Information provided:
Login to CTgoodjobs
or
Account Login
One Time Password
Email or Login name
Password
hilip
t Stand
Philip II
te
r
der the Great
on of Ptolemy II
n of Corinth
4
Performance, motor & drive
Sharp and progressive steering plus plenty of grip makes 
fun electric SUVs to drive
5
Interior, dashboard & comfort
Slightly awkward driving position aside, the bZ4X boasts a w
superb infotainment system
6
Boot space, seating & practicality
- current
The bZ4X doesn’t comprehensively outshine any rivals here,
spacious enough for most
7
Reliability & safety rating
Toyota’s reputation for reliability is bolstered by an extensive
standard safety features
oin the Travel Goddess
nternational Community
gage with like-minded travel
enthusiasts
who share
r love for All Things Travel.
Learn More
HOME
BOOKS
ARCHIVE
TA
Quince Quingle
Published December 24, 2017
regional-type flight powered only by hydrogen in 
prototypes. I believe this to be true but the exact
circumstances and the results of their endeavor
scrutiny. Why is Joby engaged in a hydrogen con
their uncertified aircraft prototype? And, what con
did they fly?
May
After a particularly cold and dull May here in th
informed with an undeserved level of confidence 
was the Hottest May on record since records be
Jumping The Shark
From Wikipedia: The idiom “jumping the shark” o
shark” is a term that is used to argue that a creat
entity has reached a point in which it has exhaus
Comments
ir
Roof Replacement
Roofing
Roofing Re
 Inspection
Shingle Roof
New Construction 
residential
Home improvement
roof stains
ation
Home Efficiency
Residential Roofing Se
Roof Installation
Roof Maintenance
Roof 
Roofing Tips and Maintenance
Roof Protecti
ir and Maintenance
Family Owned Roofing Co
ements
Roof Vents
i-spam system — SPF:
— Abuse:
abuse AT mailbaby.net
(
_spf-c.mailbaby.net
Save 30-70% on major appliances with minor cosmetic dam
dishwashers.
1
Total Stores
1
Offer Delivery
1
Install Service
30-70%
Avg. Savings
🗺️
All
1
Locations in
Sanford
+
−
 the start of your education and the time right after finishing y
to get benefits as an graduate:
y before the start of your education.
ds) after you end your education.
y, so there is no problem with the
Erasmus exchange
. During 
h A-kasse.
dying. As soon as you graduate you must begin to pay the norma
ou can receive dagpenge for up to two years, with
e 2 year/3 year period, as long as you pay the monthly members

Assignment:
Your answer should be all lines from the data that contain "Roofing".

Task answer:
Roofing
Roofing Re
Residential Roofing Se
Roofing Tips and Maintenance
Family Owned Roofing Co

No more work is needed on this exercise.